Hockey India ha scatenato polemiche svelando un nuovo kit all-zafferano per le sue squadre maschili e femminili in vista della prossima Coppa del Mondo in Belgio e Paesi Bassi. La decisione ha suscitato forti critiche, con ex giocatori e figure politiche che condannano la mossa come politicamente motivata. I kit presentano un minimo rivestimento navale e tubazioni tricolori, rendendo lo zafferano dominante in apparenza. In India, lo zafferano è profondamente associato al Bharatiya Janata Party, al Rashtriya Swayamsevak Sangh e al più ampio movimento nazionalista indù, sollevando preoccupazioni sulla politicizzazione dello sport. La controversia riecheggia un momento della storia del calcio indiano che molti ricordano ancora vivamente.
Il 13 gennaio 1984, un giovane tifoso ha assistito a una partita memorabile all'Eden Gardens tra una squadra indiana sfavorita e l'Argentina. La partita, parte della Nehru Cup, ha visto l'India affrontare una squadra che avrebbe poi vinto la Coppa del Mondo del 1986. Nonostante fosse pesantemente superata, la squadra indiana ha dato una coraggiosa prestazione, difendendosi fortemente per 79 minuti prima di soccombere a un gol di Ricardo Gareca.

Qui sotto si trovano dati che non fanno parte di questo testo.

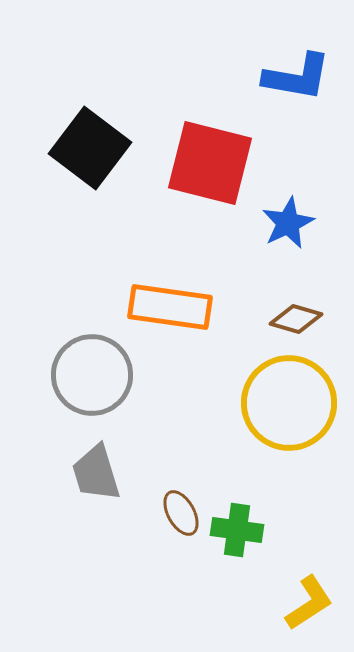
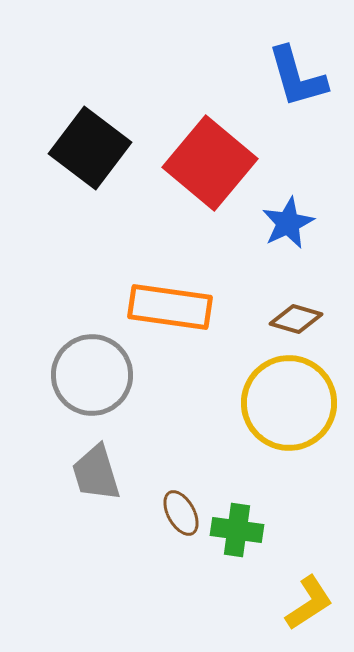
blue L-shape: rotated 64 degrees clockwise
red square: rotated 26 degrees clockwise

Questo abito tricolore divenne un simbolo di orgoglio e resilienza, in netto contrasto con i toni attenuati del passato. Shabbir Ali, un attaccante in quella partita, attribuì il cambiamento al loro allenatore jugoslavo, Milovan Ćirić, che in precedenza aveva gestito club in Italia e Spagna. Tuttavia, l'aspetto distintivo non durò. Solo un anno dopo, Ćirić lasciò la squadra e la squadra tornò al familiare blu chiaro, un colore spesso descritto come insignificante e che ricorda le pareti degli ospedali. Ora, quasi quattro decenni dopo, Hockey India ha fatto una scelta simile ma controversa.
Il nuovo kit, pur tecnicamente destinato a migliorare la visibilità sul campo blu, è stato ampiamente percepito come un tentativo di allineare lo sport con i sentimenti politici di un gruppo specifico. " Pargat Singh, un altro skipper in pensione diventato MLA del Congresso, ha criticato il BJP per la politicizzazione dello sport, esortandoli a "salvare lo sport" da tali influenze. Priyanka Gandhi Vadra, un importante leader del Congresso, ha respinto la scelta del colore come uno sforzo per approfondire le divisioni all'interno del paese.
Secondo la federazione, i giocatori e gli allenatori avevano richiesto un'opzione più visibile, e lo zafferano è stato scelto in quanto simboleggia il coraggio e il sacrificio, qualità allineate con la bandiera nazionale.
La preferenza per lo zafferano sembra essere stata influenzata da ragioni simboliche, probabilmente riflettendo correnti politiche più ampie. Il comitato che ha supervisionato la scelta probabilmente ha capito le implicazioni della loro decisione, date le profonde associazioni dello zafferano nella società indiana. Mentre si avvicina la Coppa del Mondo, il dibattito sul kit continua. Mentre la federazione sostiene che il cambiamento è stato guidato da necessità e tradizione, la percezione di politicizzazione persiste.
Per ora, l'attenzione rimane sulle prossime partite, con la speranza che il gioco stesso rimanga intatto da pressioni esterne.